ASSIGNMENT. In the records below, take the line containing "The width and height of the screenshot is (1107, 2222)." and reproduce it and every subsequent line exactly, adding nothing.

-- DATA FOR ANALYSIS follows --

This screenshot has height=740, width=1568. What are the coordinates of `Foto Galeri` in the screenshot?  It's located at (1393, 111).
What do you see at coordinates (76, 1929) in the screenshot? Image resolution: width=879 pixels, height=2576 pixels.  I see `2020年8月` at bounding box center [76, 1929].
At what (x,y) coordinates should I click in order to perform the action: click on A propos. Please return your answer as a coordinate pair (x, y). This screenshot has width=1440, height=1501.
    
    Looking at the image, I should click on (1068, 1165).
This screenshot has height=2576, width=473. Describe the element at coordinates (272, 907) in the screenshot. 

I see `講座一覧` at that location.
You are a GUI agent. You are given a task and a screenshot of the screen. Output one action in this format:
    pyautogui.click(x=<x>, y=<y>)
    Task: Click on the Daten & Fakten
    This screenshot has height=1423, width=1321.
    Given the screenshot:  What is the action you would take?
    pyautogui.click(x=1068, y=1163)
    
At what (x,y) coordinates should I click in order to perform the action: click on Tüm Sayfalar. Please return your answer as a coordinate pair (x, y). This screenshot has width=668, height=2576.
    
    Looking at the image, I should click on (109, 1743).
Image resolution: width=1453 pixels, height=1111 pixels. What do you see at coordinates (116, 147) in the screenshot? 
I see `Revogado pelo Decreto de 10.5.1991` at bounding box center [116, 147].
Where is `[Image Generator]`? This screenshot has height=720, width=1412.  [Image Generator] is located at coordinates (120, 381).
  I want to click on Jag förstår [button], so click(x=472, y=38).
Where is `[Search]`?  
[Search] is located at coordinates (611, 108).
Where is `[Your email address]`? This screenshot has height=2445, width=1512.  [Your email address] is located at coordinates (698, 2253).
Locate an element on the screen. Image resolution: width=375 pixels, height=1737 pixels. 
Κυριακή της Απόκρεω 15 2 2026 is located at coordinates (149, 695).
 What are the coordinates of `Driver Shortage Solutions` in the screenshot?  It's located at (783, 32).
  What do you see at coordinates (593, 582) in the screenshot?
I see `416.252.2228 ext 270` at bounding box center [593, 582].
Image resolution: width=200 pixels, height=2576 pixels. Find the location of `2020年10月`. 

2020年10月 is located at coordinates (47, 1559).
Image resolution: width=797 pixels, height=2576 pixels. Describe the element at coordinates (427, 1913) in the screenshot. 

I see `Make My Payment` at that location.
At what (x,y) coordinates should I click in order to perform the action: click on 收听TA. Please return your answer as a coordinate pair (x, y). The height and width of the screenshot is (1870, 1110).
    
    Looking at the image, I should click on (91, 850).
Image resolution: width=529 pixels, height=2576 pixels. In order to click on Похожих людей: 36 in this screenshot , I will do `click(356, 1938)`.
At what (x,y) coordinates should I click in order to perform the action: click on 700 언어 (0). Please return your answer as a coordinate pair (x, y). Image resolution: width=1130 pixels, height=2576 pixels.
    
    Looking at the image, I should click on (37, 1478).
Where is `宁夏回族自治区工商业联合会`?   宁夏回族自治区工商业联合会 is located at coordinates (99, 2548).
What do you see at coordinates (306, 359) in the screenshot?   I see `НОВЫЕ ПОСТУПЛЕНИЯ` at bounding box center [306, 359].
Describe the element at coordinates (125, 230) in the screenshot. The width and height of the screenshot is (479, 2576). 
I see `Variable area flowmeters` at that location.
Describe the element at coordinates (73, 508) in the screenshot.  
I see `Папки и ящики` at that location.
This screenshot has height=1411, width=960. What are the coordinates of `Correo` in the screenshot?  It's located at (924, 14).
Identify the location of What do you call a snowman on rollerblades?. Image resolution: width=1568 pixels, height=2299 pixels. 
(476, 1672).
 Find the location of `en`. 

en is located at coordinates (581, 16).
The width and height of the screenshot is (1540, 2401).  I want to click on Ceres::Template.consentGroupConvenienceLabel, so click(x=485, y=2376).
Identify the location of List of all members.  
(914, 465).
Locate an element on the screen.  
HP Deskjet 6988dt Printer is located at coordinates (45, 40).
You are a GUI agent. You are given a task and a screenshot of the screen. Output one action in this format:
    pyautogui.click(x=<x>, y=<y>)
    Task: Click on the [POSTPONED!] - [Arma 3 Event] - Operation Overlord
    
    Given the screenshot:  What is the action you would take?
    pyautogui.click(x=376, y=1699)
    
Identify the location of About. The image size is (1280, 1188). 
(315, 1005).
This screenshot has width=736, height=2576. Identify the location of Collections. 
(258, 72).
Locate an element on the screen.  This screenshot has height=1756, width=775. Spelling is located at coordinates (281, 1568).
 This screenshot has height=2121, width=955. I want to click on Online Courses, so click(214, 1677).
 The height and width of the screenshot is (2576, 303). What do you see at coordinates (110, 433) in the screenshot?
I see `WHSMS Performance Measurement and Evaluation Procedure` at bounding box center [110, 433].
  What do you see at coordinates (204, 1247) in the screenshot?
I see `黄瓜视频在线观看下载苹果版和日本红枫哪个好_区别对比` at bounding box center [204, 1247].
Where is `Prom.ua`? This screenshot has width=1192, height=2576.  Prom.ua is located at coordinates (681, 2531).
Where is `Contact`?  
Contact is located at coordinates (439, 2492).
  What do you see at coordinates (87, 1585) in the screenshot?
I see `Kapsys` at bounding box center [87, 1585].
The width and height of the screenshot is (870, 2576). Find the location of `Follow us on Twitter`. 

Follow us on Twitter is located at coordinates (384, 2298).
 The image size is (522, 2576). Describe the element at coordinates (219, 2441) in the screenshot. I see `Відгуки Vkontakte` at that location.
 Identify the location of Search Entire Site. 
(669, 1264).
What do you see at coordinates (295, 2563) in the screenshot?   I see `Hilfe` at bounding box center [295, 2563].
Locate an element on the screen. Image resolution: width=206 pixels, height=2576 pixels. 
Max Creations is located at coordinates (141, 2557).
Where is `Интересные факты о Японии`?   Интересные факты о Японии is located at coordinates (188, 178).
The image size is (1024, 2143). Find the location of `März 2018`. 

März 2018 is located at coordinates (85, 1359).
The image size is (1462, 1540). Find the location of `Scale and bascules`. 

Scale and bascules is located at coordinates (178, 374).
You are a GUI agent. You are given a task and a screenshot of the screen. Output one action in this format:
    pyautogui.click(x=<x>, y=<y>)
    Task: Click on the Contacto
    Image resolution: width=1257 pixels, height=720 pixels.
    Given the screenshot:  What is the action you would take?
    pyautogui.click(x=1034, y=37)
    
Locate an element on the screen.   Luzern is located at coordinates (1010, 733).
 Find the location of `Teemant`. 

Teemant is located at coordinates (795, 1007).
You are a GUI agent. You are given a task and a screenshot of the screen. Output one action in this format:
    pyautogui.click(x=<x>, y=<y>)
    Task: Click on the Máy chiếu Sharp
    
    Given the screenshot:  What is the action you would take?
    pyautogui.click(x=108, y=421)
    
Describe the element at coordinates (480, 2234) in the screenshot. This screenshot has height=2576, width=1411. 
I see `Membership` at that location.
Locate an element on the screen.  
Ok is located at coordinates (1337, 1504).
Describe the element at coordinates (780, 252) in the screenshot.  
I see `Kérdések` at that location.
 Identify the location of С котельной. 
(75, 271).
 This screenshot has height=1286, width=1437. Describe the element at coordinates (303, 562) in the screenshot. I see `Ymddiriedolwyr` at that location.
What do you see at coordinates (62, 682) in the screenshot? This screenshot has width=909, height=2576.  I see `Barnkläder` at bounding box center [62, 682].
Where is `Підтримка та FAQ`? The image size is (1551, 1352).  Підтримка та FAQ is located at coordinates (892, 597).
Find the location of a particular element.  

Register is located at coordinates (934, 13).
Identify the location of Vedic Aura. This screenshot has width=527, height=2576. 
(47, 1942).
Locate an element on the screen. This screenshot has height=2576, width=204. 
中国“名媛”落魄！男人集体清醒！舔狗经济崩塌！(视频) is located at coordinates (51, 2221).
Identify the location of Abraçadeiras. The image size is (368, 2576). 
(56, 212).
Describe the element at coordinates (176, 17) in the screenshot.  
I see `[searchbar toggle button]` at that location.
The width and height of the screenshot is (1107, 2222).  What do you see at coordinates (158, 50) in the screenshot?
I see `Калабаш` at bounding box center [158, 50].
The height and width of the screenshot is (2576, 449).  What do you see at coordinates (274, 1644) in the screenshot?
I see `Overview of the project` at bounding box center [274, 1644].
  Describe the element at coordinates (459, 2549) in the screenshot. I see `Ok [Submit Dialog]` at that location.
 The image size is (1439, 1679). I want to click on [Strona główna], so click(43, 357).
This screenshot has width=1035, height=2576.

-- DATA FOR ANALYSIS concluded --

WRITTEN SOLUTION.
The width and height of the screenshot is (1107, 2222).  What do you see at coordinates (158, 50) in the screenshot?
I see `Калабаш` at bounding box center [158, 50].
The height and width of the screenshot is (2576, 449).  What do you see at coordinates (274, 1644) in the screenshot?
I see `Overview of the project` at bounding box center [274, 1644].
  Describe the element at coordinates (459, 2549) in the screenshot. I see `Ok [Submit Dialog]` at that location.
 The image size is (1439, 1679). I want to click on [Strona główna], so click(43, 357).
This screenshot has width=1035, height=2576.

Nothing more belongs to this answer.